### Task description
Locate every line in the material below that has the word "Nous". Copy each of those lines.

---+---

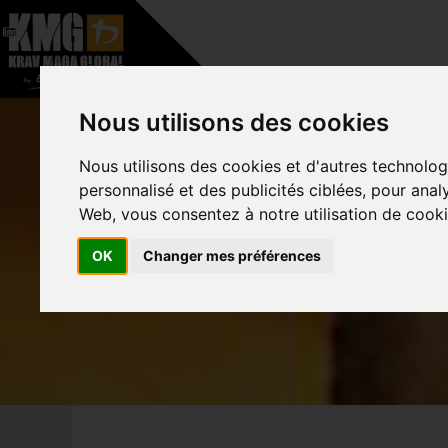
–
HOME
A PROPOS
Nous utilisons des cookies
Nous utilisons des cookies et d'autres technolog
personnalisé et des publicités ciblées, pour anal
KMG ST
Web, vous consentez à notre utilisation de cooki
OK
Changer mes préférences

---+---

### Reply
Nous utilisons des cookies
Nous utilisons des cookies et d'autres technolog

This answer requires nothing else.